● Problem details
Your answer must consist of exactly the lines below, starting with the line with "Browser übermittelte IP-Adresse" and going on through the line with "darauf hin, dass", and nothing else.

● Provided entries

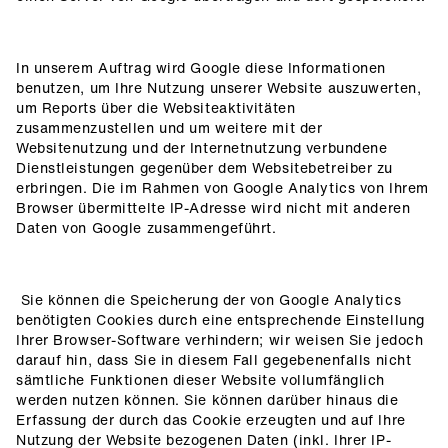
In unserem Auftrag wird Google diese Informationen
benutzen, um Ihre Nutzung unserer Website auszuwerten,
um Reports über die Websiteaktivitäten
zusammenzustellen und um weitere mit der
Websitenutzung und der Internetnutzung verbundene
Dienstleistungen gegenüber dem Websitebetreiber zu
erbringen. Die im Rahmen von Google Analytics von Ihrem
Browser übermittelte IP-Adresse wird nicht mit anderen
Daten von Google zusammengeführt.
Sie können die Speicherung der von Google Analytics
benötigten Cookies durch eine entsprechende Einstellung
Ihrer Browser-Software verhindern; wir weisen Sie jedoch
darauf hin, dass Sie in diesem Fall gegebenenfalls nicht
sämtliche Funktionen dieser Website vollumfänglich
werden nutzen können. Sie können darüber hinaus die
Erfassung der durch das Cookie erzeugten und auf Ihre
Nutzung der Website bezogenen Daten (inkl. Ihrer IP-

...

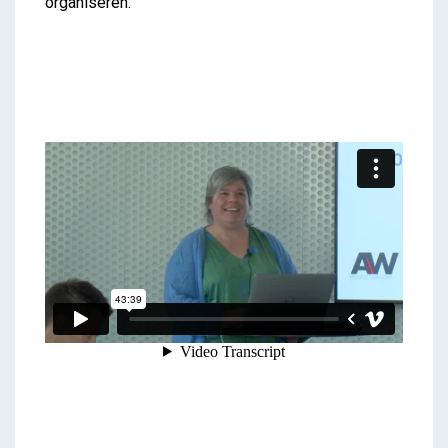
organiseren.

---

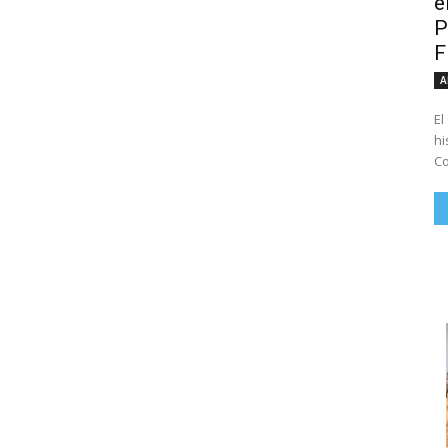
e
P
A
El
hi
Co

● Finished exercise
Browser übermittelte IP-Adresse wird nicht mit anderen
Daten von Google zusammengeführt.
Sie können die Speicherung der von Google Analytics
benötigten Cookies durch eine entsprechende Einstellung
Ihrer Browser-Software verhindern; wir weisen Sie jedoch
darauf hin, dass Sie in diesem Fall gegebenenfalls nicht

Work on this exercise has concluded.